Kuwait and Microsoft signed an agreement in London Monday aimed at using modern technology in Kuwait schools. The agreement, signed by Kuwait's Minister of Education and Minister of Higher Education Dr. Bader Al-Essa and Microsoft Kuwait general Manager Charles Nahas, is designed to teach teachers and principals on how to use technology in education, and then eventually transform it to students.
"The first phase will include the training of 2,000 teachers and this will increase to around 10,000 teachers according to a specific timetable," Al-Essa said in a statement to KUNA and Kuwait TV after signing the agreement.
The Ministry of Education is keen on developing education by all means, said Al-Essa, making the remarks on sidelines of an international conference on educational and instructional technology.
"The agreement we signed today does not entail any financial burdens on the ministry, but it is an assistance by Microsoft to develop education by using technology in the State of Kuwait," he added.
"The governments in our countries and advanced countries cannot develop education by themselves but need to use capabilities and expertise of the private sector," he said.
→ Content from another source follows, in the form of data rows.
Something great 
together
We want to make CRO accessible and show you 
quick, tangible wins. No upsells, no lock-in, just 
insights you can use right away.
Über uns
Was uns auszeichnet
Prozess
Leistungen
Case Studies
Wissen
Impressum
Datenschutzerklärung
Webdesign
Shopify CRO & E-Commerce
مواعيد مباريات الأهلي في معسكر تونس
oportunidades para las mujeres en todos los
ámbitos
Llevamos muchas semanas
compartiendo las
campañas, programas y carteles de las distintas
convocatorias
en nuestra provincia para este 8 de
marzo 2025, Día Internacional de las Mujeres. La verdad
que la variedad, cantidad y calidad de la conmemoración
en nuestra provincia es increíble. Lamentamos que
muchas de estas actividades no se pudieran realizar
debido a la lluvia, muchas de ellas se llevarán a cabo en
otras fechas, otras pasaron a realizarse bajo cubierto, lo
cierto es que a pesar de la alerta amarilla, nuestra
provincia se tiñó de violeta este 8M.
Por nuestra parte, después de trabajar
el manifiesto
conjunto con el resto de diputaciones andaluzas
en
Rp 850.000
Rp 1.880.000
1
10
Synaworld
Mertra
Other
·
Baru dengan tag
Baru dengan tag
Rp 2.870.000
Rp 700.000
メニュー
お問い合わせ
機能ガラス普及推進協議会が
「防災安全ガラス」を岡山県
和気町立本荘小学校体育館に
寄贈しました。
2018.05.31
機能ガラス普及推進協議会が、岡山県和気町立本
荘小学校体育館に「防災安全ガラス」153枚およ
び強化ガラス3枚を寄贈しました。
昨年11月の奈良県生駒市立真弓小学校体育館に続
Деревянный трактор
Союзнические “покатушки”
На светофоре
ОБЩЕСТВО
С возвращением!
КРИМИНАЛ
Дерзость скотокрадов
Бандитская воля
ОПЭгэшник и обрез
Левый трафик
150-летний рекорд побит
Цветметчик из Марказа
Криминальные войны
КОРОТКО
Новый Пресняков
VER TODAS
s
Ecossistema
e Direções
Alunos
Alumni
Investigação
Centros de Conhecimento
On the conference, Al-Essa said he participated in a session about the role of teachers and how they could use e-education while teaching.
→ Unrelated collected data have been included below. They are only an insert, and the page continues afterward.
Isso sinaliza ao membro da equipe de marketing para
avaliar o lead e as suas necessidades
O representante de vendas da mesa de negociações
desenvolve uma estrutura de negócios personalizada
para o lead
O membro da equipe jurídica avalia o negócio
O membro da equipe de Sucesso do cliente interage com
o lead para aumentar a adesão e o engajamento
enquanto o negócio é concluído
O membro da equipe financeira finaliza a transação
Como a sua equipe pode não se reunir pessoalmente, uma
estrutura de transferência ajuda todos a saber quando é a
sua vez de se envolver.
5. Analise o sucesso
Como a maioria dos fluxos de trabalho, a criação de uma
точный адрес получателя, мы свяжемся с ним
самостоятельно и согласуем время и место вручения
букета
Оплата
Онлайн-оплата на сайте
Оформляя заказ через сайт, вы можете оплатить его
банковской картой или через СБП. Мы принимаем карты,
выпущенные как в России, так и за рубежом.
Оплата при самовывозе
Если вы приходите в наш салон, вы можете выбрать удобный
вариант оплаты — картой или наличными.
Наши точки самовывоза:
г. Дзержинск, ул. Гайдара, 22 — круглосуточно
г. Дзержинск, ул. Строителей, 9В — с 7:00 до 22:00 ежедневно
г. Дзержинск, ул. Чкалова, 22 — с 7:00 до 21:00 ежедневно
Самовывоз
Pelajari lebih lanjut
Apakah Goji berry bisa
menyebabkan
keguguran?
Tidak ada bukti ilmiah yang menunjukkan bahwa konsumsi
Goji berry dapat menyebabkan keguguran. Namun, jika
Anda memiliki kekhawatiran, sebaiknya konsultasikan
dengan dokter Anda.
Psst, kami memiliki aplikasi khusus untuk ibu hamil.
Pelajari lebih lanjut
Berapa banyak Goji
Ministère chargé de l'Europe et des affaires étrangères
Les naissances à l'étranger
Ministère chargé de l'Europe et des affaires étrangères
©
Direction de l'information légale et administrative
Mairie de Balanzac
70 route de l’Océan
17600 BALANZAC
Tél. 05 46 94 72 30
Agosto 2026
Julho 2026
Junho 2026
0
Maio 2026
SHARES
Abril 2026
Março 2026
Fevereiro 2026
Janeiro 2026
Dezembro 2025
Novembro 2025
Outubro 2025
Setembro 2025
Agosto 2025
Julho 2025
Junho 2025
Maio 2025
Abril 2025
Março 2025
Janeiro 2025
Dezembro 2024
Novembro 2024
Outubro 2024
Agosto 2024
"The teacher is the backbone of the educational process and should be capable of conveying the information in a way that is easy and understood while using e-education," said the minister.
E-education will also enable the student to assume larger responsibilities in the educational process, he said, by exploration, experssion and experiment in order to encourage critical thinking.
Nahas, for his part, said e-education in school was an revolution to develop skills of individuals in particular and community in general. Speaking to KUNA, Nahas said this era was characterized with rapidly-growing information technology, which required the preparation of kids and youth so they could use it.
British Secretary of State for Education Nicky Morgan inaugurated the conference earlier yesterday.